No como los científicos con tubos de ensayo, embudos, balones de destilación ni probetas. Tampoco corriendo el riesgo de intoxicarse o hacer explotar el laboratorio por expulsión de gases… pero pese a andar sin batas blancas ni gafas de protección, todo viajero por convicción es un investigador en potencia.
Leer sobre un nuevo destino, sus costumbres y recomendados necesita tiempo, porque pensar y planear la ruta, los precios y cómo sostenerse -si haces dinero en el viaje-, no nace de un día para otro. Requiere de una ‘investigacioncilla’ pequeña, antes. Pero luego, cuando por fin se haga real el día esperado, el ejercicio muta hacia la etnografía: detallamos, aprendemos, describimos, e incluso adoptamos algunas características de aquella visión ajena.
No implica ponernos un penacho de plumas y danzar en bola alrededor del fuego, no. Pero sí lo básico: escuchamos muy atentamente, intentamos descifrar el porqué de las cosas -y no para reforzar imágenes preconcebidas-, tomamos muchas notas mentales, virtuales, e incluso, una que otra en físico, y regresamos o seguimos nuestro camino siendo otras personas, más completas que antes de haber tenido ese nuevo contacto.
Todo porque para algunos, viajar trasciende el hecho de tomarse ‘selfies’ en las siete maravillas del mundo, tachar infinidad de sitios de una lista de «pendientes», y juntarse siempre con los visitantes de la misma nacionalidad, del mismo idioma, de las mismas costumbres.
No. Para algunos, viajar es detenerse a saborear lo que hay más allá de una foto de portada en Facebook. Dedicar tiempo a conocer gente diversa, y a ser capaz de ser como un camaleón en ese entorno. Es vivir como ellos, ir adonde salen, comer lo que preparan, pensar como piensan, intentar entender algo que a primera vista nos dejó pasmados. Es evitar conformarse con la nata del chocolate caliente, para degustar todo, hasta el «cuncho» (los restos) que queda en la taza: TO-DO.

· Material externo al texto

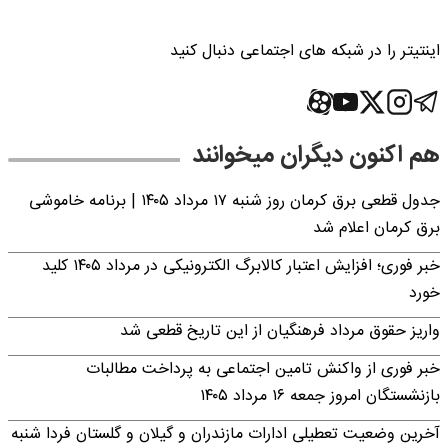
اینتیتر را در شبکه های اجتماعی دنبال کنید
هم اکنون دیگران میخوانند
جدول قطعی برق کرمان روز شنبه ۱۷ مرداد ۱۴۰۵ | برنامه خاموشی
برق کرمان اعلام شد
خبر فوری؛ افزایش اعتبار کالابرگ الکترونیکی در مرداد ۱۴۰۵ کلید
خورد
واریز حقوق مرداد فرهنگیان از این تاریخ قطعی شد
خبر فوری از واکنش تامین اجتماعی به پرداخت مطالبات
بازنشستگان امروز جمعه ۱۶ مرداد ۱۴۰۵
آخرین وضعیت تعطیلی ادارات مازندران و گیلان و گلستان فردا شنبه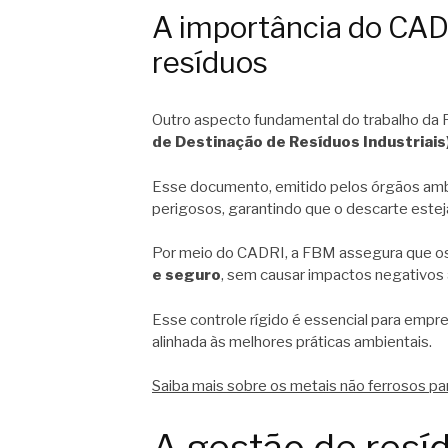
A importância do CAD
resíduos
Outro aspecto fundamental do trabalho da
de Destinação de Resíduos Industriais
Esse documento, emitido pelos órgãos ambie
perigosos, garantindo que o descarte este
Por meio do CADRI, a FBM assegura que os
e seguro
, sem causar impactos negativos
Esse controle rígido é essencial para empr
alinhada às melhores práticas ambientais.
Saiba mais sobre os metais não ferrosos pa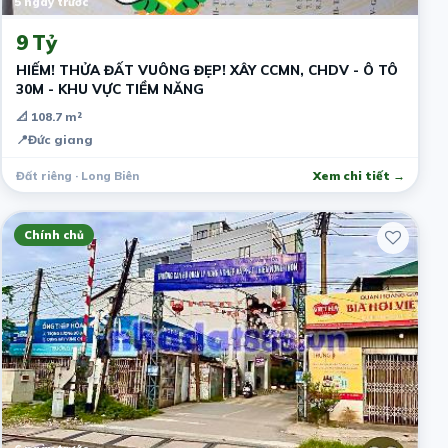
5 ngày trước
9 Tỷ
HIẾM! THỬA ĐẤT VUÔNG ĐẸP! XÂY CCMN, CHDV - Ô TÔ
30M - KHU VỰC TIỀM NĂNG
📐 108.7 m²
📍
Đức giang
Đất riêng · Long Biên
Xem chi tiết →
Chính chủ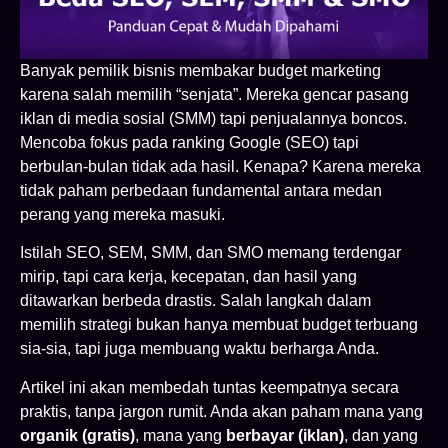
Banyak pemilik bisnis membakar budget marketing
karena salah memilih “senjata”. Mereka gencar pasang
iklan di media sosial (SMM) tapi penjualannya boncos.
Mencoba fokus pada ranking Google (SEO) tapi
berbulan-bulan tidak ada hasil. Kenapa? Karena mereka
tidak paham perbedaan fundamental antara medan
perang yang mereka masuki.
Istilah SEO, SEM, SMM, dan SMO memang terdengar
mirip, tapi cara kerja, kecepatan, dan hasil yang
ditawarkan berbeda drastis. Salah langkah dalam
memilih strategi bukan hanya membuat budget terbuang
sia-sia, tapi juga membuang waktu berharga Anda.
Artikel ini akan membedah tuntas keempatnya secara
praktis, tanpa jargon rumit. Anda akan paham mana yang
organik (gratis)
, mana yang
berbayar (iklan)
, dan yang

Por eso, prefiero las casas de familia a los hoteles u hostales: es más fácil sumergirse en la sociedad desde su más pequeño enjambre. En Cuba, por ejemplo, antes de que empezara la reciente apertura de Raúl Castro, me quedé en una habitación de una sencilla casa del centro habanero que, además, era más barata que un hotel.
Probé la sazón de la dueña del hogar -exquisita- pero aparte de comer lo tradicional, conté con una compañía algo especial: unos muñecos a los que llaman «santos», que aparentan mirar mientras intentas -infructuosamente- concentrarte en los alimentos.
Lo que para mi era sinónimo de miedo o incluso brujería (claro, después de crecer viendo «chucky, el muñeco diabólico» y películas por el estilo), para sus habitantes lo era de protección. Aunque mi percepción no cambió después de percatarme de ello, me sentí orgullosa de haber aprendido otro aspecto de un país maravilloso. Sí, porque no se trata de adoptar la postura odiosa del científico que mira por encima del hombro a quienes no profesan su fe, sino de poner mucha atención, hablar de igual a igual y concentrarse en comprender.
Me acostumbré a comer pan con aguacate y tinto (café negro) de desayuno en Perú, me emborraché con el gusano del mezcal en México, me puse la ropa de mi amiga rusa en San Petersburgo para soportar el frío, y alguna que otra adaptación más pero aún quedan muchos pensamientos y tradiciones por averiguar (¡El mundo es demasiado rico en culturas!
En uno de estos viajes, y después de ver que una amiga en Río de Janeiro espantaba a la gente que se nos acercaba, concluí que tal vez se logra visitar y entender realmente un lugar hablando con sus habitantes, conociendo sus rutinas, haciendo amigos. Al fin y al cabo, viajar no es sólo moverse físicamente, sino también tener la disposición de dilatar las pupilas y dejar entrar esa avalancha de luz que llega al palpar, por primera vez, un nuevo destino.